The above adaptation model for the Web system can be formalized as an MDP in which actions represent operations and schedulers represent strategies. The runtime data are stored in a data structure (i.e., a set of integer matrices) for estimating the transition probabilities of the MDP. Therefore, the problem of strategy selection is an instance of the general problem of minimizing the (expected) cumulative cost for an MDP with empirically determined transition probabilities and a given subset of schedulers. Despite this problem is well understood in the theory of MDPs [27], our first contribution is an Iterative Decision-Making Scheme (IDMS) that supports a trade-off between three important metrics, namely, accuracy, data usage and computational overhead. The basic idea of IDMS is as follows:

1.
We infer both point and interval estimates of transition probabilities for the MDP decision model based on the data structure for runtime data.
2.
Next, we compute a scheduler that minimizes the cumulative cost for a given reachability problem.
3.
We then determine whether this scheduler meets a criterion called confident optimality. If yes, or if the maximal number of iterative steps is reached, the iteration terminates; otherwise, the iteration returns to data sampling.
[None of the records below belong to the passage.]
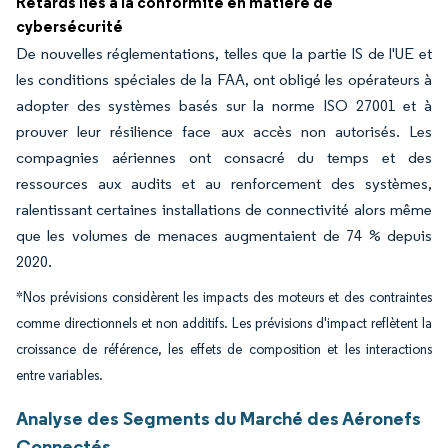
Retards liés à la conformité en matière de
cybersécurité
De nouvelles réglementations, telles que la partie IS de l'UE et
les conditions spéciales de la FAA, ont obligé les opérateurs à
adopter des systèmes basés sur la norme ISO 27001 et à
prouver leur résilience face aux accès non autorisés. Les
compagnies aériennes ont consacré du temps et des
ressources aux audits et au renforcement des systèmes,
ralentissant certaines installations de connectivité alors même
que les volumes de menaces augmentaient de 74 % depuis
2020.
*Nos prévisions considèrent les impacts des moteurs et des contraintes
comme directionnels et non additifs. Les prévisions d'impact reflètent la
croissance de référence, les effets de composition et les interactions
entre variables.
Analyse des Segments du Marché des Aéronefs
Connectés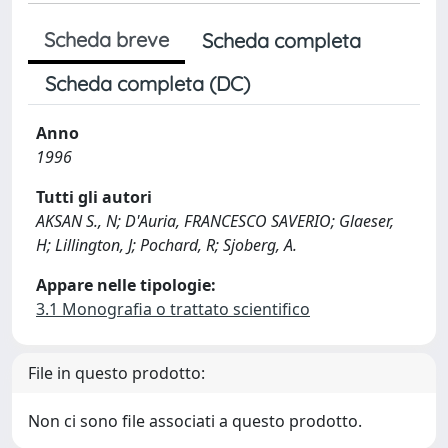
Scheda breve
Scheda completa
Scheda completa (DC)
Anno
1996
Tutti gli autori
AKSAN S., N; D'Auria, FRANCESCO SAVERIO; Glaeser,
H; Lillington, J; Pochard, R; Sjoberg, A.
Appare nelle tipologie:
3.1 Monografia o trattato scientifico
File in questo prodotto:
Non ci sono file associati a questo prodotto.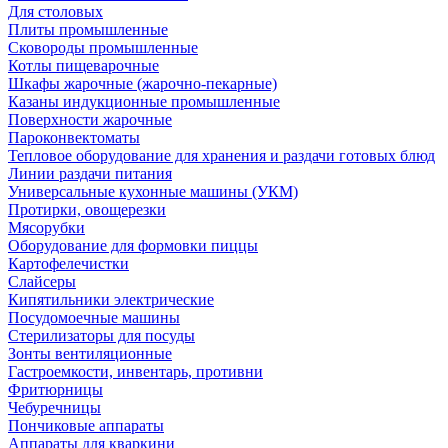
Для столовых
Плиты промышленные
Сковороды промышленные
Котлы пищеварочные
Шкафы жарочные (жарочно-пекарные)
Казаны индукционные промышленные
Поверхности жарочные
Пароконвектоматы
Тепловое оборудование для хранения и раздачи готовых блюд
Линии раздачи питания
Универсальные кухонные машины (УКМ)
Протирки, овощерезки
Мясорубки
Оборудование для формовки пиццы
Картофелечистки
Слайсеры
Кипятильники электрические
Посудомоечные машины
Стерилизаторы для посуды
Зонты вентиляционные
Гастроемкости, инвентарь, противни
Фритюрницы
Чебуречницы
Пончиковые аппараты
Аппараты для кваркини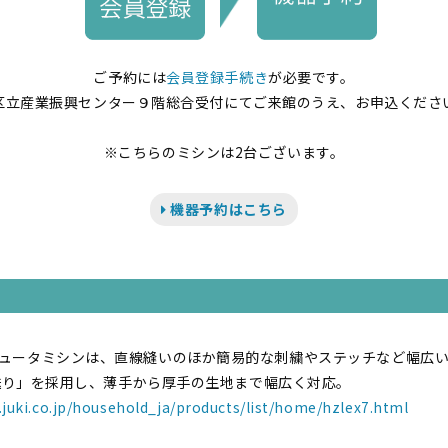
ご予約には
会員登録手続き
が必要です。
区立産業振興センター９階総合受付にてご来館のうえ、お申込くださ
※こちらのミシンは2台ございます。
機器予約はこちら
ュータミシンは、直線縫いのほか簡易的な刺繍やステッチなど幅広
X送り」を採用し、薄手から厚手の生地まで幅広く対応。
.juki.co.jp/household_ja/products/list/home/hzlex7.html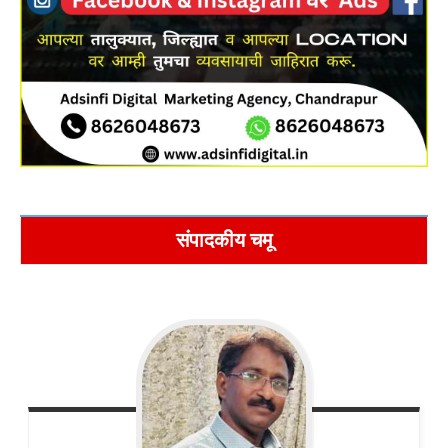
संपादकीय चमू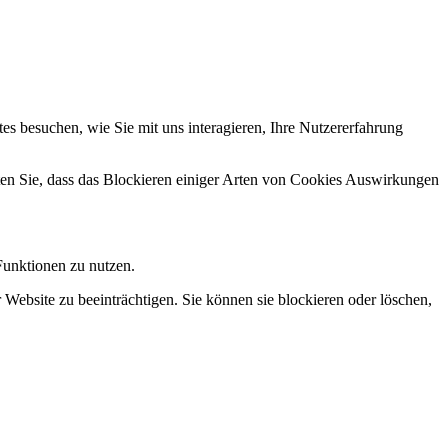
s besuchen, wie Sie mit uns interagieren, Ihre Nutzererfahrung
hten Sie, dass das Blockieren einiger Arten von Cookies Auswirkungen
Funktionen zu nutzen.
 Website zu beeinträchtigen. Sie können sie blockieren oder löschen,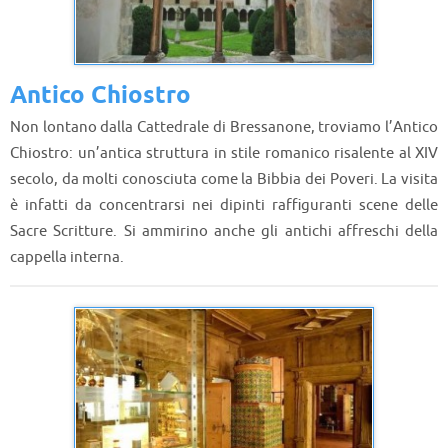
Antico Chiostro
Non lontano dalla Cattedrale di Bressanone, troviamo l’Antico
Chiostro: un’antica struttura in stile romanico risalente al XIV
secolo, da molti conosciuta come la Bibbia dei Poveri. La visita
è infatti da concentrarsi nei dipinti raffiguranti scene delle
Sacre Scritture. Si ammirino anche gli antichi affreschi della
cappella interna.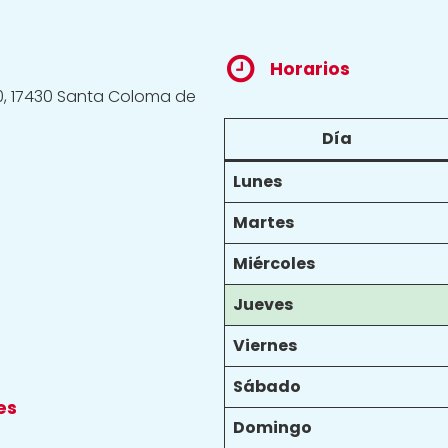
Horarios
20, 17430 Santa Coloma de
Día
Lunes
Martes
Miércoles
Jueves
Viernes
Sábado
es
Domingo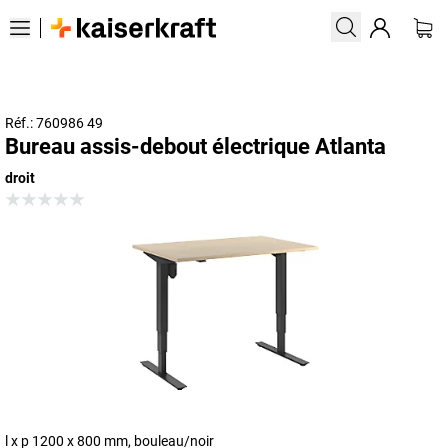
Réf.: 760986 49
Bureau assis-debout électrique Atlanta
droit
l x p 1200 x 800 mm, bouleau/noir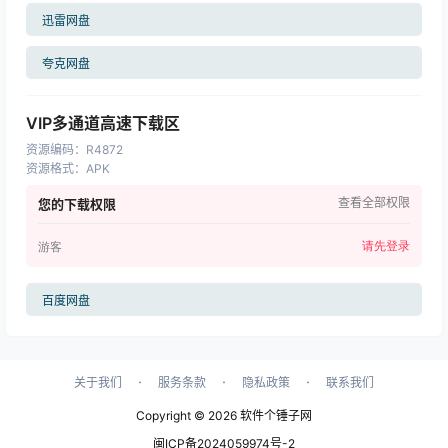
迅雷网盘
夸克网盘
VIP多通道高速下载区
资源编码
：
R4872
资源格式
：
APK
查看全部权限
您的下载权限
请先登录
游客
百度网盘
·
·
·
关于我们
服务条款
隐私政策
联系我们
Copyright © 2026
软件个锤子网
闽ICP备2024059974号-2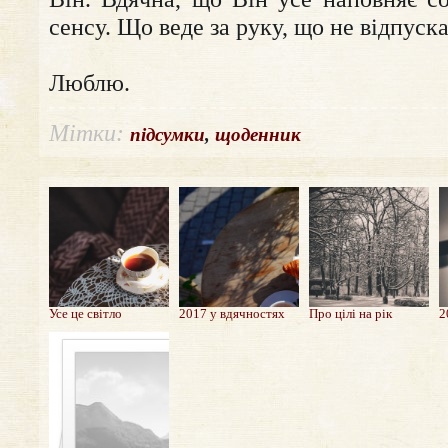
сенсу. Що веде за руку, що не відпуска
Люблю.
Мітки:
підсумки
,
щоденник
Усе це світло
2017 у вдячностях
Про цілі на рік
2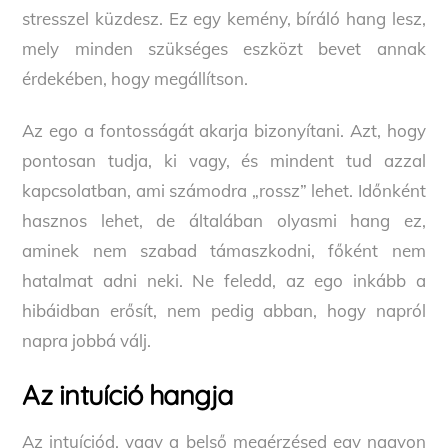
stresszel küzdesz. Ez egy kemény, bíráló hang lesz,
mely minden szükséges eszközt bevet annak
érdekében, hogy megállítson.
Az ego a fontosságát akarja bizonyítani. Azt, hogy
pontosan tudja, ki vagy, és mindent tud azzal
kapcsolatban, ami számodra „rossz” lehet. Időnként
hasznos lehet, de általában olyasmi hang ez,
aminek nem szabad támaszkodni, főként nem
hatalmat adni neki. Ne feledd, az ego inkább a
hibáidban erősít, nem pedig abban, hogy napról
napra jobbá válj.
Az intuíció hangja
Az intuíciód, vagy a belső megérzésed egy nagyon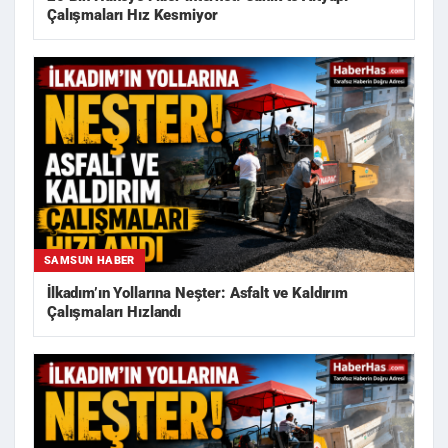
Çalışmaları Hız Kesmiyor
SAMSUN HABER
İlkadım’ın Yollarına Neşter: Asfalt ve Kaldırım
Çalışmaları Hızlandı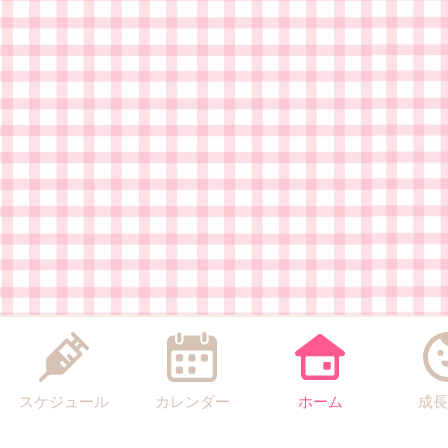
スケジュール
カレンダー
ホーム
成長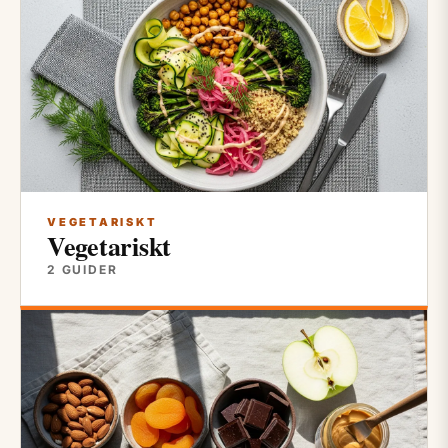
VEGETARISKT
Vegetariskt
2 GUIDER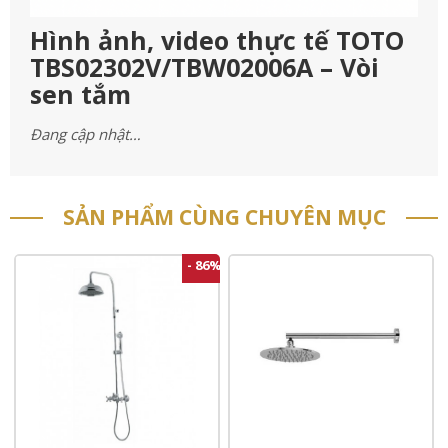
Hình ảnh, video thực tế TOTO
TBS02302V/TBW02006A – Vòi
sen tắm
Đang cập nhật…
SẢN PHẨM CÙNG CHUYÊN MỤC
- 86%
We formalize three metrics for IDMS: (i) the probability that a confidently optimal scheduler is truly optimal, namely accuracy; (ii) the average sample size of the iteration, which is a direct metric of data usage; and (iii) the average time of iteration, which measures computational overhead conveniently. The tradeoff among these three metrics is realized by adjusting the criterion of confident optimality and the sample size during the iteration. The core method of IDMS is a value-iteration algorithm developed from probabilistic model checking [19].

The second contribution of this paper is an application of IDMS to self-adaptive systems. Several high-level frameworks and approaches based on probabilistic model checking have been proposed to aid the design of self-adaptive systems, but with emphasis on different aspects of the adaptation [3, 4, 18, 20, 23]. However none of these works address the problem of making the aforementioned tradeoff in the adaptation. We demonstrate that IDMS can be naturally embedded into the Rainbow framework [11] which employs a standard, point-valued MDP as its decision model, and thus extends the adaptation function of the latter. We present a case study on a Rainbow system and the empirical evidence that demonstrates the flexibility of IDMS.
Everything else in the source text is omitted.